### TASK
Below are the records to transcribe exactly; do not include any images.

### SOURCE MATERIAL
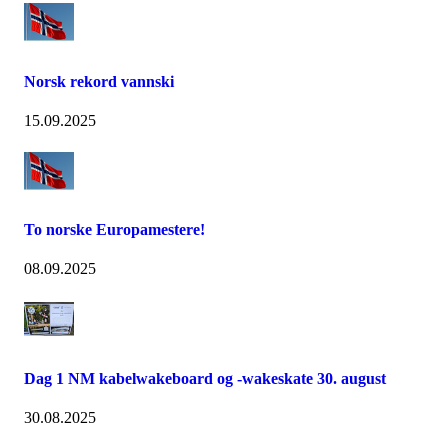
Norsk rekord vannski
15.09.2025
To norske Europamestere!
08.09.2025
Dag 1 NM kabelwakeboard og -wakeskate 30. august
30.08.2025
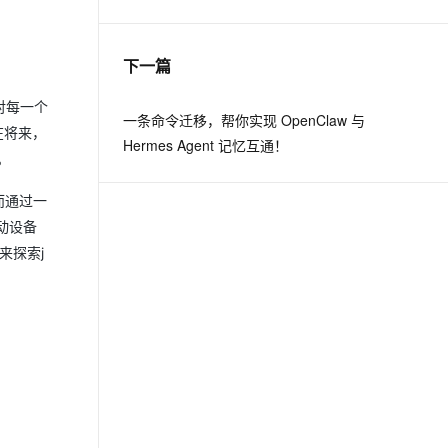
息提取
与 AI 智能体进行实时音视频通话
下一篇
从文本、图片、视频中提取结构化的属性信息
构建支持视频理解的 AI 音视频实时通话应用
对每一个
t.diy 一步搞定创意建站
构建大模型应用的安全防护体系
一条命令迁移，帮你实现 OpenClaw 与
在将来，
通过自然语言交互简化开发流程,全栈开发支持
通过阿里云安全产品对 AI 应用进行安全防护
Hermes Agent 记忆互通！
。
从而通过一
移动设备
来探索j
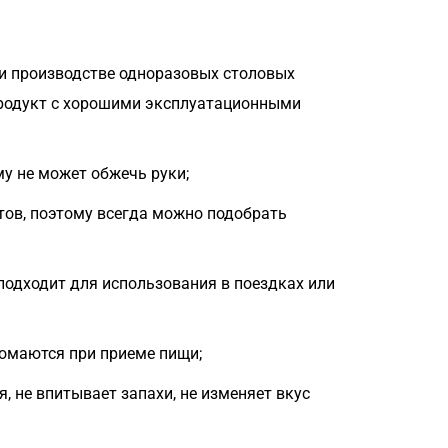
ри производстве одноразовых столовых
продукт с хорошими эксплуатационными
му не может обжечь руки;
тов, поэтому всегда можно подобрать
 подходит для использования в поездках или
ломаются при приеме пищи;
, не впитывает запахи, не изменяет вкус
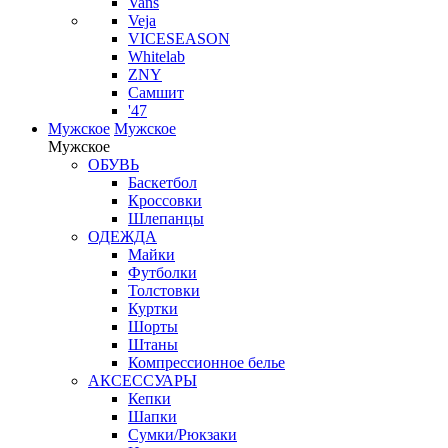
Vans
Veja
VICESEASON
Whitelab
ZNY
Самшит
'47
Мужское
Мужское
Мужское
ОБУВЬ
Баскетбол
Кроссовки
Шлепанцы
ОДЕЖДА
Майки
Футболки
Толстовки
Куртки
Шорты
Штаны
Компрессионное белье
АКСЕССУАРЫ
Кепки
Шапки
Сумки/Рюкзаки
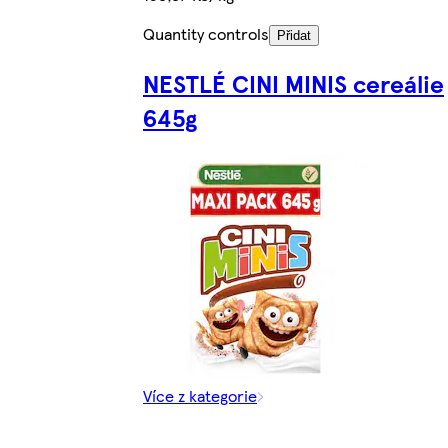
Quantity controls
Přidat
NESTLÉ CINI MINIS cereálie
645g
Více z kategorie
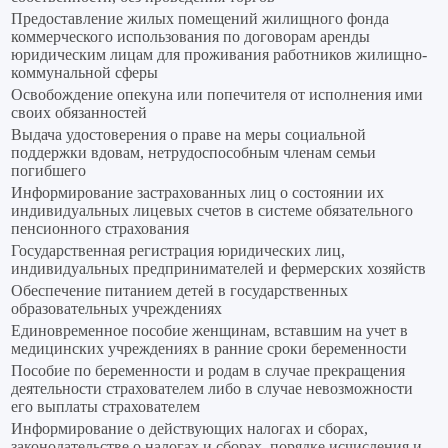
Предоставление жилых помещений жилищного фонда
коммерческого использования по договорам аренды
юридическим лицам для проживания работников жилищно-
коммунальной сферы
Освобождение опекуна или попечителя от исполнения ими
своих обязанностей
Выдача удостоверения о праве на меры социальной
поддержки вдовам, нетрудоспособным членам семьи
погибшего
Информирование застрахованных лиц о состоянии их
индивидуальных лицевых счетов в системе обязательного
пенсионного страхования
Государственная регистрация юридических лиц,
индивидуальных предпринимателей и фермерских хозяйств
Обеспечение питанием детей в государственных
образовательных учреждениях
Единовременное пособие женщинам, вставшим на учет в
медицинских учреждениях в ранние сроки беременности
Пособие по беременности и родам в случае прекращения
деятельности страхователем либо в случае невозможности
его выплаты страхователем
Информирование о действующих налогах и сборах,
законодательстве о налогах и сборах, порядке исчисления и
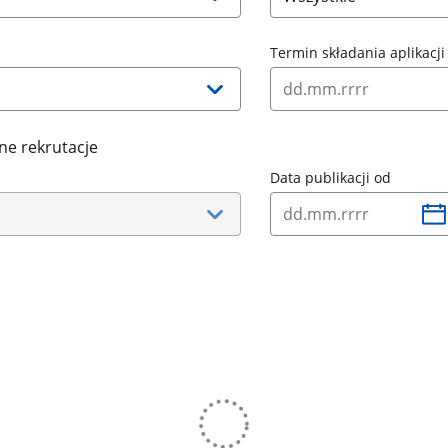
Termin składania aplikacji
ne rekrutacje
Data publikacji od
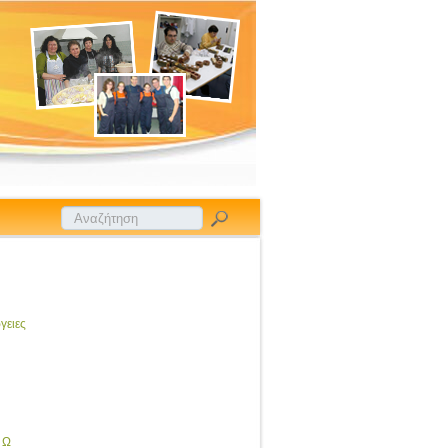
γειες
Ω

### ANSWER BELOW
Norsk rekord vannski
15.09.2025
To norske Europamestere!
08.09.2025
Dag 1 NM kabelwakeboard og -wakeskate 30. august
30.08.2025
息提取
与 AI 智能体进行实时音视频通话
下一篇
从文本、图片、视频中提取结构化的属性信息
构建支持视频理解的 AI 音视频实时通话应用
对每一个
t.diy 一步搞定创意建站
构建大模型应用的安全防护体系
一条命令迁移，帮你实现 OpenClaw 与
在将来，
通过自然语言交互简化开发流程,全栈开发支持
通过阿里云安全产品对 AI 应用进行安全防护
Hermes Agent 记忆互通！
。
从而通过一
移动设备
来探索j
ри производстве одноразовых столовых
продукт с хорошими эксплуатационными
му не может обжечь руки;
тов, поэтому всегда можно подобрать
 подходит для использования в поездках или
ломаются при приеме пищи;
, не впитывает запахи, не изменяет вкус
Vans
Veja
VICESEASON
Whitelab
ZNY
Самшит
'47
Мужское
Мужское
Мужское
ОБУВЬ
Баскетбол
Кроссовки
Шлепанцы
ОДЕЖДА
Майки
Футболки
Толстовки
Куртки
Шорты
Штаны
Компрессионное белье
АКСЕССУАРЫ
Кепки
Шапки
Сумки/Рюкзаки
Quantity controls
Přidat
NESTLÉ CINI MINIS cereálie
645g
Více z kategorie
Предоставление жилых помещений жилищного фонда
коммерческого использования по договорам аренды
юридическим лицам для проживания работников жилищно-
коммунальной сферы
Освобождение опекуна или попечителя от исполнения ими
своих обязанностей
Выдача удостоверения о праве на меры социальной
поддержки вдовам, нетрудоспособным членам семьи
погибшего
Информирование застрахованных лиц о состоянии их
индивидуальных лицевых счетов в системе обязательного
пенсионного страхования
Государственная регистрация юридических лиц,
индивидуальных предпринимателей и фермерских хозяйств
Обеспечение питанием детей в государственных
образовательных учреждениях
Единовременное пособие женщинам, вставшим на учет в
медицинских учреждениях в ранние сроки беременности
Пособие по беременности и родам в случае прекращения
деятельности страхователем либо в случае невозможности
его выплаты страхователем
Информирование о действующих налогах и сборах,
законодательстве о налогах и сборах, порядке исчисления и
Termin składania aplikacji
ne rekrutacje
Data publikacji od
γειες
Ω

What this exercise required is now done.